Time-dependent $G$ in Einstein's equations as an alternative to the cosmological constant

TL;DR

This paper explores a time-varying gravitational constant as an alternative explanation for cosmic acceleration, fitting cosmological data without invoking a cosmological constant, and finds such variation is consistent with observations.

Contribution

It introduces a phenomenological extension of Einstein's equations with a time-dependent G, maintaining consistency and fitting observational data without a cosmological constant.

Findings

G variation explains accelerated expansion without Λ

G variation remains below 10% in the redshift range

Model fits supernova and BAO data well

Abstract

In this work, we investigate cosmologies where the gravitational constant varies in time, with the aim of explaining the accelerated expansion without a cosmological constant.
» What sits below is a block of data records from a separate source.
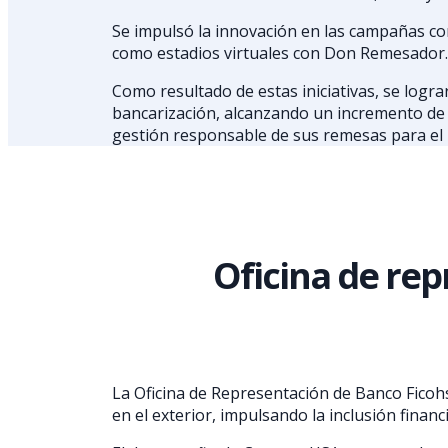
Se impulsó la innovación en las campañas come
como estadios virtuales con Don Remesador.
Como resultado de estas iniciativas, se logr
bancarización, alcanzando un incremento de 
gestión responsable de sus remesas para el 
Oficina de re
La Oficina de Representación de Banco Ficoh
en el exterior, impulsando la inclusión finan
We achieve this by considering a phenomenological extension to general relativity, modifying Einstein's field equations such that $G$ is a function of time, $G(t)$, and we preserve the geometrical consistency (Bianchi identity) together with the usual conservation of energy by introducing a new tensor field to the equations. In order to have concrete expressions to compare with cosmological data, we posit additional properties to this tensor field, in a way that it can be interpreted as a response of spacetime to a variation of $G$. Namely, we require that the energy this tensor represents is nonzero only when there is a time variation of $G$, and its energy depends on the scale factor only because of its coupling to $G$ and the matter and radiation energy densities. Focusing on the accelerated expansion period, we use type Ia supernovae and baryon acoustic oscillation data to determine the best fit of the cosmological parameters as well as the required variation in the gravitational constant. As a result, we find that it is possible to explain the accelerated expansion of the Universe with a variation of $G$ and no cosmological constant. The obtained variation of $G$ stays under 10 \% of its current value in the investigated redshift range and it is consistent with the local observations of $\dot{G}/G$.